━━ Input for this task
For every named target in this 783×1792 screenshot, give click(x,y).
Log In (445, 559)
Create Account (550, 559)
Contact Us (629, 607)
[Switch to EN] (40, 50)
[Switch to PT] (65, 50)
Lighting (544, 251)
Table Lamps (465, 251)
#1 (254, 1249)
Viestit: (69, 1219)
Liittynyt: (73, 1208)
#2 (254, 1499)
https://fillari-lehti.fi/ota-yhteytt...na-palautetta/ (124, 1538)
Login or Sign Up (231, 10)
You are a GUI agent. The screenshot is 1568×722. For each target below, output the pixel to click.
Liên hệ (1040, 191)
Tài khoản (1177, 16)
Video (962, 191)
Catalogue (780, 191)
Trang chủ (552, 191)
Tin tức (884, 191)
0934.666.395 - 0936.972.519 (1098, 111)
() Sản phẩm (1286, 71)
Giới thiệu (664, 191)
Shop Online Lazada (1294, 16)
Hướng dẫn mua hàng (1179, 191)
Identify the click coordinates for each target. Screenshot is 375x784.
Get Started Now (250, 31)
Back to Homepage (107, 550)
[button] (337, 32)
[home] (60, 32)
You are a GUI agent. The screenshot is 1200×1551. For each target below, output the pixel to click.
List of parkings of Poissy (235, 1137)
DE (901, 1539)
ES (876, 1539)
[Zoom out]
━━━━
#### Goal of the exercise
What you return should be exactly the lines above, starting at the one with "Identify the click" and ending at the one with "You are a GUI agent. The screenshot is 1200×1551.", and nothing else.

#### Answer box
Identify the click coordinates for each target. Screenshot is 375x784.
Get Started Now (250, 31)
Back to Homepage (107, 550)
[button] (337, 32)
[home] (60, 32)
You are a GUI agent. The screenshot is 1200×1551. For each target below, output the pixel to click.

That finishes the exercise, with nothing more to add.